Here's an example of his point about randomness: How many times have you heard about mutual fund X's "superlative performance over the last five years"? Our typical reaction to that message is that mutual fund X must have better managers than other funds. Reason: Our minds are built to assign cause-and-effect whenever possible, in spite of the strong possibility that random chance played a big role in the outcome.
He then gives an example of two stock pickers, one of whom gets it "right" about 1/2 the time, and a second who gets it right 12 consecutive times. The punch line is this:
Taleb's point: Randomness plays a much larger role in social outcomes than we are willing to admit—to ourselves, or in our textbooks. Our minds, uncomfortable with randomness, are programmed to employ hindsight bias to provide retroactive explanations for just about everything. Nonetheless, randomness is frequently the only "reason" for many events.
I personally don't agree philosophically with the role of randomness (I would prefer to say that many outcomes are unexplained then say randomness is the "reason" or "cause"--randomness does nothing itself, it is our way of saying "I don't know why" or "it is too hard to figure out why").
But that said, this is an extremley important principal for data miners. We have all seen predictive models that apparently do well on one data set, and then does poorly on another.
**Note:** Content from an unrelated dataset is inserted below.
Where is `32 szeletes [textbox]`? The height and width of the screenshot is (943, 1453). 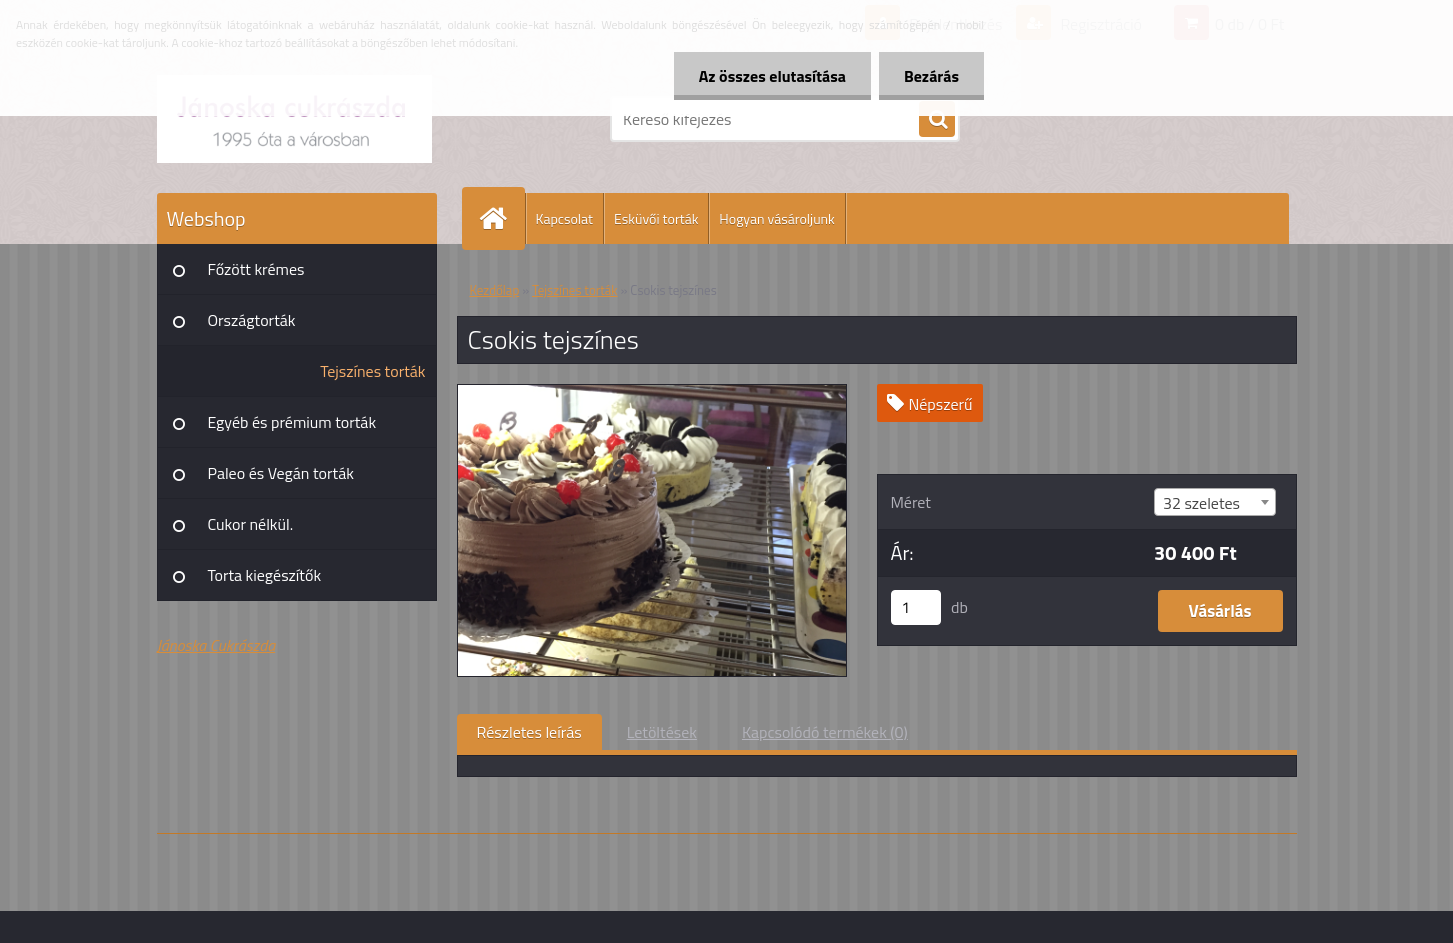 32 szeletes [textbox] is located at coordinates (1201, 503).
Usually this is attributed to overfit, but it doesn't have to be solely an overfit problem. David Jensen of UMass described in one paper the phenomenon of oversearching for models in the paper Multiple Compisons in Induction Algorithms, where you could happen upon a model that works well, but is just a happenstance find.
The solution? One great help in overcoming these problems is through sampling--the train/test/validate subset method, or by resampling methods (like bootstrapping). But having the mindset of skepticism about models helps tremendously in digging to ensure the models truly are predictive and not just a random matching of the patterns of interest.